Update from the FDA on CSV Changes. Presented by Cisco Vicenty (FDA) & Sandy Hedberg (USDM)
To recap, the CSA approach is to focus first on critical thinking (risk-based), then assurance needs, testing activities, and finally, documentation and whilst it can be argued that the CSV approach is less efficient, it is more widely recognised and trusted, particularly in the PV industry. So, if both approaches are recognised as suitable validation efforts, choosing the right approach should come down to your organisation's objectives.
Case study - a computerised system provider
To gain insight, we asked a computerised system provider what their preferred approach is and why, here is what we learned:
To meet the demands of customers and audits, evidential documentation is crucial. However, for a pre-validated system, a risk perspective provides an additional viewpoint into the continuity of the system against its existing functionality, whilst collecting an appropriate level of evidence and thus meeting the required regulations.
"As a software provider, the CSA approach provides the desired level of validation proof that CSV can, but with additional benefits":
More Flexible - CSA allows organisations to develop and implement customised approaches that fit their specific needs and requirements. When you consider the variables between computerised systems, it is clear that a 'one-size fits all' approach may focus heavily on areas that are less applicable and perhaps less on the areas that are of higher importance. With CSA, organisations are able to tailor their quality and compliance processes to suit their unique circumstances.
Continuous Improvement - CSA emphasises continuous improvement, whereas CSV is a repetitive process. The assurance approach encourages ongoing monitoring, evaluation, and optimisation of systems to ensure that they remain compliant, efficient, and effective. This ensures that the system is constantly evolving with the changing business needs.
Enhanced Quality - CSA is an ongoing process. By focusing on continuous improvement, organisations can ensure that their systems continue to be of the highest quality possible and that the system is maintained to the standards that are required. Considering both the current functionality and potential risks assists in identifying suitable improvements or actions that are appropriate and effective in addressing said risks.
Reduced Costs - CSA can be less costly than CSV, as computer system validation requires an extensive amount of documentation and testing to be completed before the system can be approved for use. A time-effective, risk based approach focuses on critical areas of the system by testing and documenting those areas involved in change and that have an identified risk. Therefore, a cost effective approach allows providers to routinely schedule improvement upgrades and, in the case of a good provider, at no extra cost.
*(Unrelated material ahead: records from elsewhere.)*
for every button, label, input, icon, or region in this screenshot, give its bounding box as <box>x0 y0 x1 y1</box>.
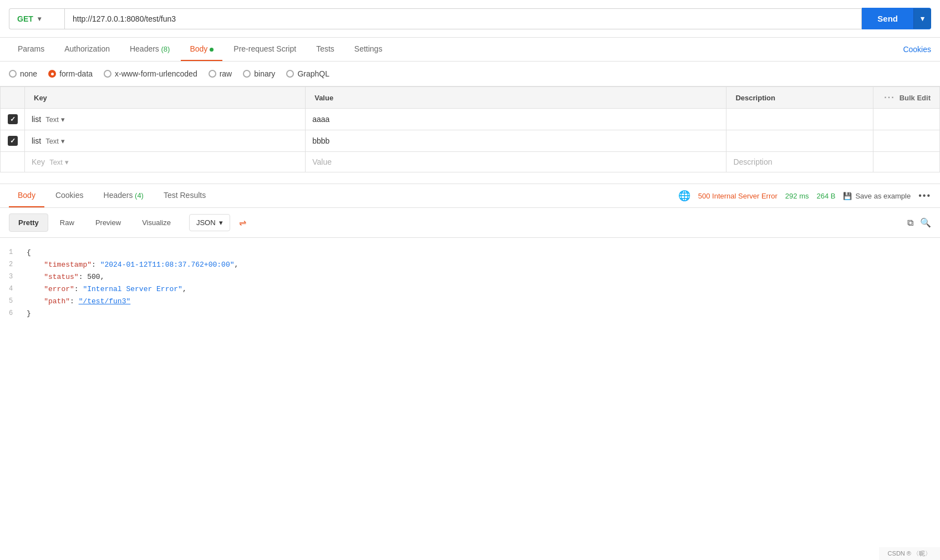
row3-extra <box>873 152 940 172</box>
radio-none-circle <box>9 70 17 78</box>
save-example-label: Save as example <box>855 192 911 200</box>
more-options-icon[interactable]: ··· <box>884 93 895 103</box>
row3-key-placeholder[interactable]: Key <box>32 157 45 166</box>
json-format-label: JSON <box>196 218 216 227</box>
row1-value-cell[interactable]: aaaa <box>306 109 726 130</box>
code-line-6: 6 } <box>0 308 940 320</box>
radio-none[interactable]: none <box>9 69 37 78</box>
method-chevron: ▾ <box>38 15 41 23</box>
row2-checkbox[interactable] <box>8 136 18 146</box>
response-time: 292 ms <box>785 192 809 200</box>
table-row: Key Text ▾ Value Description <box>1 152 940 172</box>
fmt-tab-visualize[interactable]: Visualize <box>133 213 180 232</box>
col-description: Description <box>726 87 873 109</box>
row2-checkbox-cell[interactable] <box>1 130 25 152</box>
code-line-5: 5 "path": "/test/fun3" <box>0 296 940 308</box>
method-selector[interactable]: GET ▾ <box>9 8 64 29</box>
row3-type-label: Text <box>49 158 63 166</box>
row1-desc-cell[interactable] <box>726 109 873 130</box>
bulk-edit-label[interactable]: Bulk Edit <box>900 94 931 102</box>
request-tabs: Params Authorization Headers (8) Body Pr… <box>0 38 940 62</box>
row1-type-label: Text <box>45 115 59 124</box>
row2-type-label: Text <box>45 137 59 145</box>
send-button[interactable]: Send ▾ <box>862 8 931 29</box>
save-icon: 💾 <box>843 192 852 200</box>
url-bar: GET ▾ Send ▾ <box>0 0 940 38</box>
resp-tab-headers[interactable]: Headers (4) <box>95 184 153 207</box>
code-line-4: 4 "error": "Internal Server Error", <box>0 283 940 296</box>
row1-type-dropdown[interactable]: Text ▾ <box>45 115 65 124</box>
row2-key[interactable]: list <box>32 136 41 145</box>
format-tabs-bar: Pretty Raw Preview Visualize JSON ▾ ⇌ ⧉ … <box>0 208 940 238</box>
send-chevron[interactable]: ▾ <box>913 8 931 29</box>
tab-tests[interactable]: Tests <box>307 38 343 61</box>
row1-checkbox-cell[interactable] <box>1 109 25 130</box>
row1-checkbox[interactable] <box>8 114 18 124</box>
code-view: 1 { 2 "timestamp": "2024-01-12T11:08:37.… <box>0 238 940 329</box>
row3-type-dropdown[interactable]: Text ▾ <box>49 158 69 166</box>
send-label: Send <box>862 8 913 29</box>
tab-settings[interactable]: Settings <box>345 38 392 61</box>
resp-tab-cookies[interactable]: Cookies <box>47 184 93 207</box>
url-input[interactable] <box>64 8 862 29</box>
table-row: list Text ▾ bbbb <box>1 130 940 152</box>
method-label: GET <box>17 14 33 23</box>
row3-type-chevron: ▾ <box>65 158 69 166</box>
response-section: Body Cookies Headers (4) Test Results 🌐 … <box>0 184 940 329</box>
json-format-chevron: ▾ <box>219 218 223 227</box>
radio-form-data[interactable]: form-data <box>48 69 93 78</box>
tab-params[interactable]: Params <box>9 38 53 61</box>
globe-icon: 🌐 <box>678 190 690 202</box>
table-row: list Text ▾ aaaa <box>1 109 940 130</box>
tab-pre-request[interactable]: Pre-request Script <box>225 38 305 61</box>
row2-value-cell[interactable]: bbbb <box>306 130 726 152</box>
cookies-link[interactable]: Cookies <box>903 45 931 54</box>
save-example-button[interactable]: 💾 Save as example <box>843 192 911 200</box>
radio-urlencoded[interactable]: x-www-form-urlencoded <box>104 69 197 78</box>
row3-desc-placeholder: Description <box>733 157 772 166</box>
row2-type-dropdown[interactable]: Text ▾ <box>45 137 65 145</box>
response-tabs-bar: Body Cookies Headers (4) Test Results 🌐 … <box>0 184 940 208</box>
tab-headers[interactable]: Headers (8) <box>121 38 179 61</box>
body-type-selector: none form-data x-www-form-urlencoded raw… <box>0 62 940 86</box>
format-icons-right: ⧉ 🔍 <box>907 217 931 228</box>
resp-tab-body[interactable]: Body <box>9 184 44 207</box>
json-format-selector[interactable]: JSON ▾ <box>189 214 230 231</box>
body-dot <box>210 48 214 52</box>
status-badge: 500 Internal Server Error <box>698 192 778 200</box>
resp-tab-test-results[interactable]: Test Results <box>155 184 215 207</box>
code-line-2: 2 "timestamp": "2024-01-12T11:08:37.762+… <box>0 259 940 271</box>
row3-key-cell: Key Text ▾ <box>25 152 306 172</box>
response-more-icon[interactable]: ••• <box>918 191 931 201</box>
fmt-tab-pretty[interactable]: Pretty <box>9 213 48 232</box>
radio-graphql[interactable]: GraphQL <box>286 69 329 78</box>
row3-desc-cell[interactable]: Description <box>726 152 873 172</box>
fmt-tab-preview[interactable]: Preview <box>86 213 130 232</box>
row1-extra <box>873 109 940 130</box>
form-table-wrapper: Key Value Description ··· Bulk Edit <box>0 86 940 172</box>
code-line-3: 3 "status": 500, <box>0 271 940 283</box>
col-checkbox <box>1 87 25 109</box>
row3-value-placeholder: Value <box>312 157 332 166</box>
row2-key-cell: list Text ▾ <box>25 130 306 152</box>
fmt-tab-raw[interactable]: Raw <box>50 213 84 232</box>
row1-key-cell: list Text ▾ <box>25 109 306 130</box>
row2-desc-cell[interactable] <box>726 130 873 152</box>
wrap-icon[interactable]: ⇌ <box>239 217 246 228</box>
col-bulk: ··· Bulk Edit <box>873 87 940 109</box>
row1-type-chevron: ▾ <box>61 115 65 124</box>
search-icon[interactable]: 🔍 <box>920 217 931 228</box>
response-meta: 🌐 500 Internal Server Error 292 ms 264 B… <box>678 190 931 202</box>
row1-key[interactable]: list <box>32 115 41 124</box>
code-line-1: 1 { <box>0 247 940 259</box>
col-key: Key <box>25 87 306 109</box>
row2-extra <box>873 130 940 152</box>
tab-body[interactable]: Body <box>181 38 222 61</box>
row3-checkbox-cell <box>1 152 25 172</box>
copy-icon[interactable]: ⧉ <box>907 218 913 228</box>
radio-raw[interactable]: raw <box>209 69 232 78</box>
tab-authorization[interactable]: Authorization <box>55 38 119 61</box>
radio-urlencoded-circle <box>104 70 111 78</box>
radio-binary[interactable]: binary <box>243 69 275 78</box>
row3-value-cell[interactable]: Value <box>306 152 726 172</box>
More Agile - CSA allows organisations to quickly adapt to changes in business processes and technology without compromising compliance. This is particularly important for those who deal with multiple regulatory authorities with differing (and continually evolving) guidelines and where technology, methodology and business practices are advancing.
In conclusion, while both computer system assurance and computer system validation are important approaches to ensure the quality and compliance of computerised systems, one usually suits an organisation better than the other. Ultimately, the end goal should be factored into the decision and the reasoning behind such a choice should be backed by clear intentions.